It rises on Dundry Hill and supplies Barrow Gurney Reservoirs before flowing through various villages to Clevedon where it drains into the Severn Estuary.
It flows north beneath the A370 road and the Bristol to Exeter railway line close to an old Roman settlement at Gatcombe.
The weir at Watercress Farm marks the start of the formal statutory main river designation of the Land Yeo.
Flowing west past the Tyntesfield Estate it has been diverted north and embanked into higher ground around what is now the Barn Public House.

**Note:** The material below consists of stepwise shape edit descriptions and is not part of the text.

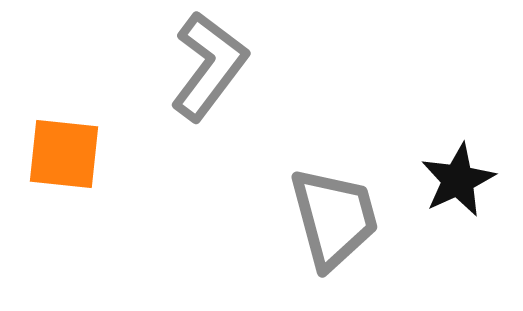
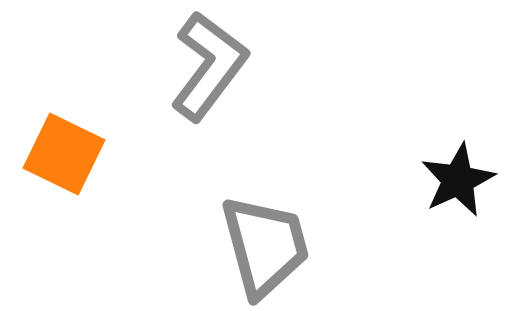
orange square: rotated 20 degrees clockwise
gray trapezoid: moved 69 px left, 28 px down
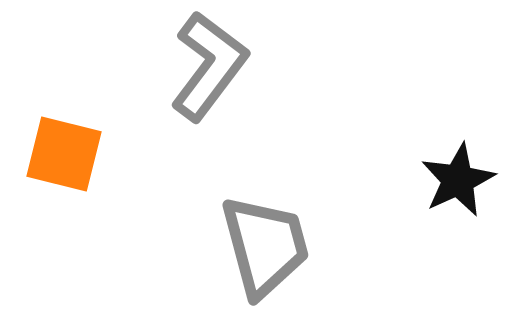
orange square: rotated 12 degrees counterclockwise
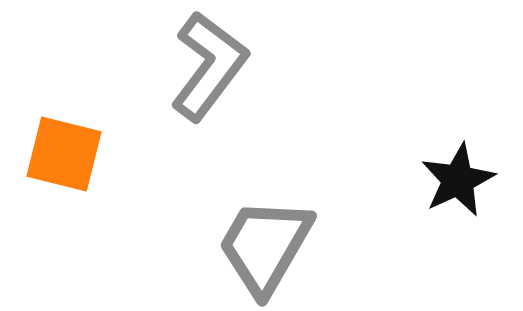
gray trapezoid: rotated 135 degrees counterclockwise
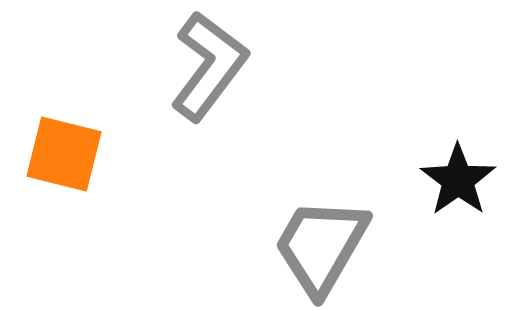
black star: rotated 10 degrees counterclockwise
gray trapezoid: moved 56 px right
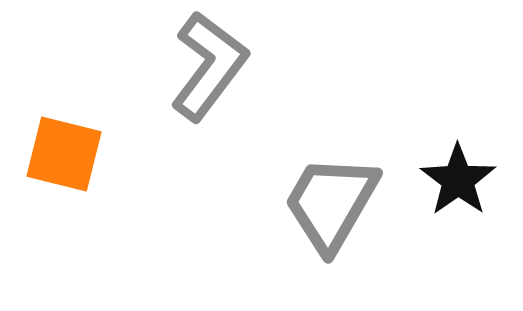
gray trapezoid: moved 10 px right, 43 px up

It then passes under the M5 motorway, through Clevedon where it joins the Middle Yeo and drains at low tide through the tidal sluice into the Severn Estuary.
[1] During the 18th and 19th centuries the Land Yeo powered a series of mills, with some dating back to the time of the Domesday Book.
By the early 19th century rented out for snuff grinding and in the 1830s a steam engine was installed to power a flour and corn mill.
Later it was owned by an iron founder, who made edge tools and other farm implements and installed cast-iron water wheels.
[2] The mill at Tickenham was established in the middle of the 12th century by Canons of the Abbey of St Augustine, (now Bristol Cathedral).
[3] In 2003 a group known as the Friends of the Land Yeo was set up to maintain and enhance the river, including the removal of debris.